CapoCaccia

Overview
Content
Members

Convolutional Neural Networks have been shown to successfully classify and localize objects within static images. Furthermore, the learned features show a strong resemblance with receptive fields of neurons found in the early visual cortex. It is yet not clear how from this kind of feature representation one could build models which account for higher level concepts or combination of those, especially in the context of dynamic changing scenes.
The tremendous amount data needed to train conventional artificial neural networks using error back-propagation raises the question if unsupervised training which features continuous learning might be better suited, especially if the number of classes to classify is not available (unlabeled data).
Unsupervised training in a continuous fashion has the additional feature that the network might be able to account for new classes which were not there from the beginning on.
In this discussion group I would like to discuss one possible model for this: Spiking Self-Organizing Maps [1]
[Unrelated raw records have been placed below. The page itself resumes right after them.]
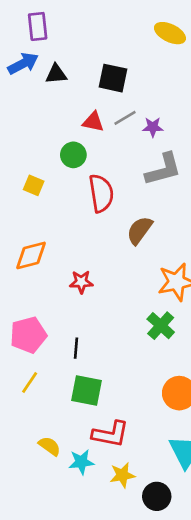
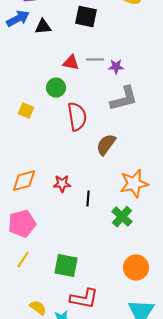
black square: (113, 78) -> (86, 17), moved
gray line: (125, 118) -> (95, 60), turned 30
orange diamond: (31, 255) -> (24, 181), moved
black line: (76, 348) -> (88, 199), moved

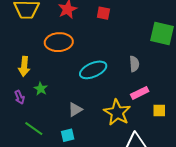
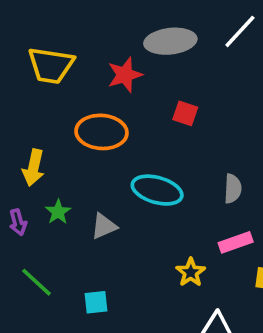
red square: (103, 13) -> (185, 113), moved
cyan ellipse: (93, 70) -> (157, 190), turned 32
gray triangle: (75, 109) -> (104, 226), moved
yellow star: (117, 112) -> (191, 272), size x0.6

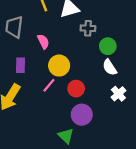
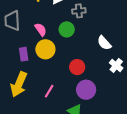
green circle: (108, 46) -> (67, 29), moved
yellow circle: (59, 66) -> (45, 49), moved
pink line: (49, 85) -> (49, 91), moved

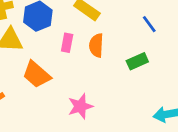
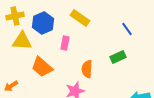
orange semicircle: (96, 45) -> (87, 69), moved

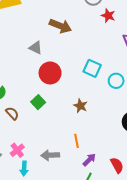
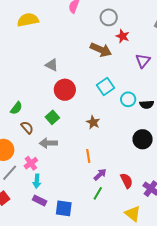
brown arrow: (60, 26) -> (101, 50), moved
cyan square: (92, 68) -> (105, 87), turned 30
gray arrow: (50, 155) -> (48, 143), moved

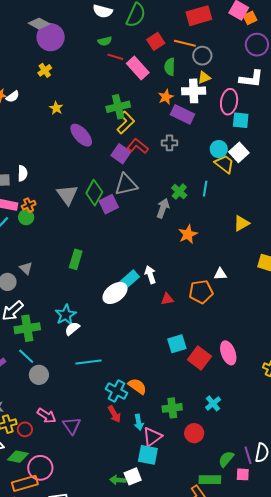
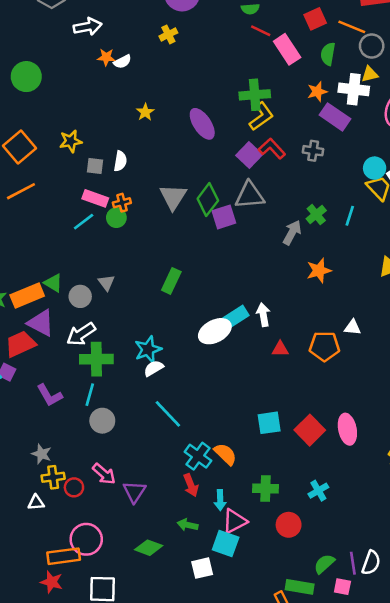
yellow star: (56, 108) -> (145, 112), moved
cyan square: (177, 344) -> (269, 423), moved
cyan line: (26, 356) -> (90, 395), turned 54
cyan line: (88, 362) -> (168, 414), turned 45
green diamond: (18, 457) -> (149, 548), moved
green arrow: (118, 480) -> (188, 525), moved

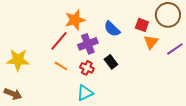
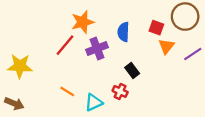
blue semicircle: (112, 29) -> (123, 32), turned 48
black rectangle: (111, 62) -> (132, 71), moved
orange line: (61, 66) -> (67, 91), moved
red cross: (87, 68) -> (120, 91), moved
Questions I would like to discuss:

Is the spiking SOM able to cluster the presented input (see below) in accordance to human intuition?
In what way does the SOM transforms the data?
How to coordinate communication between different spiking SOMs?
How to analyze (t-SNE, PCA) the clustering capabilities?
What could be potential applications?

No timetable published yet.

Conventional artificial neural networks, such as Convolutional Neural Networks (e.g. [3]) or Recurrent Neural Networks [4], need tremendous amount of labeled data in order to classify a certain dataset with convincing accuracy. Once these networks are trained the weights are not updated and the network's parameters stays stationary. Furthermore, one needs to specify the number of classes to be classified a priori.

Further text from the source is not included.